Apple’s iPhone is probably one of the most loved phones in the world and its most characteristic feature is its look and design. Over the decades, other major ruling electronics companies have also come up with many smartphones with diverse designs driving the competition. Barbieri Montgomery, executive professor of law and business at Northeastern University expounds on the infringement claim Apple made on Samsung Electronics back in 2012 when design patents were yet to become a thing.
A “patent” basically is what one would get to protect one’s innovation or invention. It gives its owner the legal right to exclude others from making, using, selling, and importing that invention. But most people are ignorant about the protection of intellectual property (IP): design-patent protection.
What is the difference between a utility patent and a design patent? -Utility patents are what most people think of as patents covering new and useful devices, processes and materials. Design patents, on the other hand, cover the new, original, ornamental design of an article of manufacture. For a particular device, one or more utility patents may cover the useful, functional features and the method of using the device, while a design patent covers the way it looks.
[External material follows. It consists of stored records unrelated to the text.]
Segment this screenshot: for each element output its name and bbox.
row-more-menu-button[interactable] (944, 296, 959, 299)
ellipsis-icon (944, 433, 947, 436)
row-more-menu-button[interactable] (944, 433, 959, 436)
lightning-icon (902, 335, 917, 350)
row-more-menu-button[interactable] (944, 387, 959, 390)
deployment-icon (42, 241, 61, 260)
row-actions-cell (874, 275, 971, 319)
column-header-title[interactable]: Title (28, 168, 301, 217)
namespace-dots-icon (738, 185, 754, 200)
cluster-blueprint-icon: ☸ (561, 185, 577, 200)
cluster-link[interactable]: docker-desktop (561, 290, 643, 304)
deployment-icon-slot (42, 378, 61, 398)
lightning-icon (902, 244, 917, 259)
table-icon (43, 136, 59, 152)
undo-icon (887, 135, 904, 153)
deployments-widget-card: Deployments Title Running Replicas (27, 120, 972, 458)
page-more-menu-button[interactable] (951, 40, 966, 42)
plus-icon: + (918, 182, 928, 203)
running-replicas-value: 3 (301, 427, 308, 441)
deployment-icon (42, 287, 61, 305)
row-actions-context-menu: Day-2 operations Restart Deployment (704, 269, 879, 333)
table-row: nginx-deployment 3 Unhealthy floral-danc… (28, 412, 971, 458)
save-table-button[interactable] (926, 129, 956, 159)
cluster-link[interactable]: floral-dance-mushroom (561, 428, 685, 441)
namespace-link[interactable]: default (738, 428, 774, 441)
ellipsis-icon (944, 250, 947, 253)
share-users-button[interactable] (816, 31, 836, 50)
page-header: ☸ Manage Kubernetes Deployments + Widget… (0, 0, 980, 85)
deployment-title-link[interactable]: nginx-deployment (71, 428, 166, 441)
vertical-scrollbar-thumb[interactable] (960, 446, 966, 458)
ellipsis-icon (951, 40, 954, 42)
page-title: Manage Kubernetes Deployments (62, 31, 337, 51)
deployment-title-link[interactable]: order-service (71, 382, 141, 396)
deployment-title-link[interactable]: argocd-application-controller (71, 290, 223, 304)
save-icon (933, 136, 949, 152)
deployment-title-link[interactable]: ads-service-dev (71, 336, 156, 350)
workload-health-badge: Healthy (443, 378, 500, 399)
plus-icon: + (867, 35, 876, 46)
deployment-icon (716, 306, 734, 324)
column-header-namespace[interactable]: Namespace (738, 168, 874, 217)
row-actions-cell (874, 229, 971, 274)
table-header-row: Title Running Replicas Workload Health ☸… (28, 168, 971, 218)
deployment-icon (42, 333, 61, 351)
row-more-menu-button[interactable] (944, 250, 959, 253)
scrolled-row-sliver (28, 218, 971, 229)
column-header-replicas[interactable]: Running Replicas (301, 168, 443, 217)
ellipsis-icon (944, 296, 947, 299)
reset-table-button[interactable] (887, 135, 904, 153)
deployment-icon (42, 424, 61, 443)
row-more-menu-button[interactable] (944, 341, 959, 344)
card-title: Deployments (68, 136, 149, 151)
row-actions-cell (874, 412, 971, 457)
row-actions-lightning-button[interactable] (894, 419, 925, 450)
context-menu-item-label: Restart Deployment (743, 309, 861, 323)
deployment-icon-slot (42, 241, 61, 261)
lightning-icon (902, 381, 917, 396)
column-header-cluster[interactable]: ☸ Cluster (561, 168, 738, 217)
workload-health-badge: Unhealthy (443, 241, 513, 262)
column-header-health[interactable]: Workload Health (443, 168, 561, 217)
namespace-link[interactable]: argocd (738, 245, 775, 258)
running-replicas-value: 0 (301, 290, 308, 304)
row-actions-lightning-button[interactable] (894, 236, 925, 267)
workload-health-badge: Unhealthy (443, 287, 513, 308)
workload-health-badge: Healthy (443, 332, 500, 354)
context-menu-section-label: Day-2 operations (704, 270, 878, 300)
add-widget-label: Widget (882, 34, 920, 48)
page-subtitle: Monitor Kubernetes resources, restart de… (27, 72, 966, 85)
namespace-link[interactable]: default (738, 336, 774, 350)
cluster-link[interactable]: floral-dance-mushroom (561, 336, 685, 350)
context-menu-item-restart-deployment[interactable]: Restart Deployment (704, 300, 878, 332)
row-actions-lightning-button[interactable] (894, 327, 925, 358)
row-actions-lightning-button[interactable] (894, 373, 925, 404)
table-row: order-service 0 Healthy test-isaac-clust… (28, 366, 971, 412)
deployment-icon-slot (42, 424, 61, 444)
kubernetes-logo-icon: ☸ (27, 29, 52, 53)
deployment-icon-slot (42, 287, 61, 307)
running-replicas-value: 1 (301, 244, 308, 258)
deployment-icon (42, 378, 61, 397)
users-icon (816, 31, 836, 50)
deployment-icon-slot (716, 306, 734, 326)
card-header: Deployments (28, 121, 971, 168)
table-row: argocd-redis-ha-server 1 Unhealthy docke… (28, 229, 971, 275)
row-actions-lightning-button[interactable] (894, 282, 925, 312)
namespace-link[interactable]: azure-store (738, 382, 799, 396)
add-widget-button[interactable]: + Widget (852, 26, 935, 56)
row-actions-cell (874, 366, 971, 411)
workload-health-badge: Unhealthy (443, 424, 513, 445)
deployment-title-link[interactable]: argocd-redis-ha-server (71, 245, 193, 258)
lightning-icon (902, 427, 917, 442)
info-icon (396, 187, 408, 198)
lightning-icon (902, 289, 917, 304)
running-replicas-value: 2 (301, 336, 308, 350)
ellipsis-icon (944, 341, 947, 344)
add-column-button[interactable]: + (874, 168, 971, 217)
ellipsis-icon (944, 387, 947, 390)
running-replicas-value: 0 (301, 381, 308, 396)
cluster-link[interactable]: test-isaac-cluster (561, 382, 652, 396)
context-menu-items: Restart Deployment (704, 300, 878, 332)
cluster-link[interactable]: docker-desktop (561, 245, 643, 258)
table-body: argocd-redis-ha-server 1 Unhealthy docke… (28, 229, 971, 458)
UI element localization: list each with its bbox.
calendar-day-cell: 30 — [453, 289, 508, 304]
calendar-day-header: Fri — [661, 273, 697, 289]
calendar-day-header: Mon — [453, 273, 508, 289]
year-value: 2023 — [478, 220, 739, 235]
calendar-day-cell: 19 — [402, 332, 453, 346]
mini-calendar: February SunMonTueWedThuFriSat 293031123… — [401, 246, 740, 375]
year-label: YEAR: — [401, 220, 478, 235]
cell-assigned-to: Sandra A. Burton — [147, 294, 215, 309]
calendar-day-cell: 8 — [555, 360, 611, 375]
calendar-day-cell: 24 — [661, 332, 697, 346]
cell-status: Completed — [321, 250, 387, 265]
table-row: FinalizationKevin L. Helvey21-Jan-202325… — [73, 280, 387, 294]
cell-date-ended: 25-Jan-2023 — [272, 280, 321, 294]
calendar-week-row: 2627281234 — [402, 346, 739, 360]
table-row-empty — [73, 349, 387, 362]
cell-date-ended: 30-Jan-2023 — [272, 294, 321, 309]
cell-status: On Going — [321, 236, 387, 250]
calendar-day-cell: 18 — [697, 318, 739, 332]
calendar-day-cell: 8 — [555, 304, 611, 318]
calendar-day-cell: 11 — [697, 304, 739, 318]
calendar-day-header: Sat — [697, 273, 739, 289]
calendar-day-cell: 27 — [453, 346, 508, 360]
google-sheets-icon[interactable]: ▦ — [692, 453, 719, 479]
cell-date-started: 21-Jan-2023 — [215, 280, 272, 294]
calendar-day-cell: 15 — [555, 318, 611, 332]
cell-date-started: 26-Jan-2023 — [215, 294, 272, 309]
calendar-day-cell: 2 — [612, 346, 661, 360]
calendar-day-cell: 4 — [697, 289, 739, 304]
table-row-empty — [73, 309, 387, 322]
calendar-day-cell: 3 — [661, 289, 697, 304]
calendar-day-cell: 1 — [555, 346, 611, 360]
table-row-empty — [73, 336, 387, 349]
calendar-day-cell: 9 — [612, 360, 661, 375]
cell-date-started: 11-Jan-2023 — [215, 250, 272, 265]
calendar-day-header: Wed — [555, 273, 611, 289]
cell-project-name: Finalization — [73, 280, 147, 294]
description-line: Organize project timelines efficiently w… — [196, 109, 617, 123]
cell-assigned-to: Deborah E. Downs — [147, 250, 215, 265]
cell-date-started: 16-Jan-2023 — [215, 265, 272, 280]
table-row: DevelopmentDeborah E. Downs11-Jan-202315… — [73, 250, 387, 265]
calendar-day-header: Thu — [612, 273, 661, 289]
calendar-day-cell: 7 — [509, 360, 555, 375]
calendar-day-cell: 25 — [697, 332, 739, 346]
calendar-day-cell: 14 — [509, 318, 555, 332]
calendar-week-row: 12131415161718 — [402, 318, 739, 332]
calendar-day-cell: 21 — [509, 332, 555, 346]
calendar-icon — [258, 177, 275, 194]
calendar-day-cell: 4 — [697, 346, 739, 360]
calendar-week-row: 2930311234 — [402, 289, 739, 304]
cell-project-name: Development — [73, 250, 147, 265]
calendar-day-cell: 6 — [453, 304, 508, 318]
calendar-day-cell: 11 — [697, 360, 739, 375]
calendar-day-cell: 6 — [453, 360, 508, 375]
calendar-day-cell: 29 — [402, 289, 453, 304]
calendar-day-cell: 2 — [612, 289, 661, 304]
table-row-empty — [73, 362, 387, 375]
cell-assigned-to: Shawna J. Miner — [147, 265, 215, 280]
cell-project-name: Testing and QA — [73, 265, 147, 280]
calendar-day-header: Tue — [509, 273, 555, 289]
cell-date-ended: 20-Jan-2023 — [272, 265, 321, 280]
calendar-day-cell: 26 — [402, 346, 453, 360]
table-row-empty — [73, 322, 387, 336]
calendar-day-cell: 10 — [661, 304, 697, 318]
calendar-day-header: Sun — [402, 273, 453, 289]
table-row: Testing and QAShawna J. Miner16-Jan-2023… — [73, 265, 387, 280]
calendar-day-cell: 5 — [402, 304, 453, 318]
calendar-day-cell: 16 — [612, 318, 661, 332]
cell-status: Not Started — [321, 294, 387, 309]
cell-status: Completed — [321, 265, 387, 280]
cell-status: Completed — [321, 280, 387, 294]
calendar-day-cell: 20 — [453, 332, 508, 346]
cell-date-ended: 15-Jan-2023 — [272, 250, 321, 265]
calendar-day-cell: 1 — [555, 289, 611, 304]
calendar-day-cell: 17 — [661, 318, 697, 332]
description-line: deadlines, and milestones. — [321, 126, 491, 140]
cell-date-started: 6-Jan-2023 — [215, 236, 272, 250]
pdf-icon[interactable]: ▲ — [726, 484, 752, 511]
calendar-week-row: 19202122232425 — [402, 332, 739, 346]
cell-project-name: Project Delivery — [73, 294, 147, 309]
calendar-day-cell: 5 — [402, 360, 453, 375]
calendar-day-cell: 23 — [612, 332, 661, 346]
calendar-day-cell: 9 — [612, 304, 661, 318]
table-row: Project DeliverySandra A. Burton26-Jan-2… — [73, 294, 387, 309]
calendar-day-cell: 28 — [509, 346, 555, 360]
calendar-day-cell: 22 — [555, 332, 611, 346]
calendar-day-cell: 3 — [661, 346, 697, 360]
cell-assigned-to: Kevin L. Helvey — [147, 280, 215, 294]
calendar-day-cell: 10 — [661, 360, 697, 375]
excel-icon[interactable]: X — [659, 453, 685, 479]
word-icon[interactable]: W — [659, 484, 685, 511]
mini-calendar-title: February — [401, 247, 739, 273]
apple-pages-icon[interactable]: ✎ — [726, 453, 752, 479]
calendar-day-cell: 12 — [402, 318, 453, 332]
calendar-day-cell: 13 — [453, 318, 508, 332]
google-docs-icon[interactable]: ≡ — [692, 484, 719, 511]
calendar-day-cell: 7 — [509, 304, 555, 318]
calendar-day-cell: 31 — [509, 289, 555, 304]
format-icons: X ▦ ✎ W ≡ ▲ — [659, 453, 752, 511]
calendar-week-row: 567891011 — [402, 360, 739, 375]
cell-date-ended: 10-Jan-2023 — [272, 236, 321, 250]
While utility patents often have numerous, lengthy, precisely worded claims, each design patent has a single claim, which is shown in one or more drawings.
Back in 2012, Apple accused Samsung of infringing a variety of IP assets: three utility patents and four design patents, as well as registered and unregistered trade dress. Apple was later awarded more than $1 billion by Samsung against their lawsuit. The controversy was followed by a clamor over Apple having a “monopoly over rectangles with rounded corners,” and had put design-patent protection in the spotlight.
Significantly over the past few decades, investment in design patents have been increasing from mere thousands to couple million today. The rate of growth has varied by industry, decreasing in some, remaining fairly stable in certain sectors (such as automotive), and enjoying spikes of interest in footwear and other consumer goods sectors.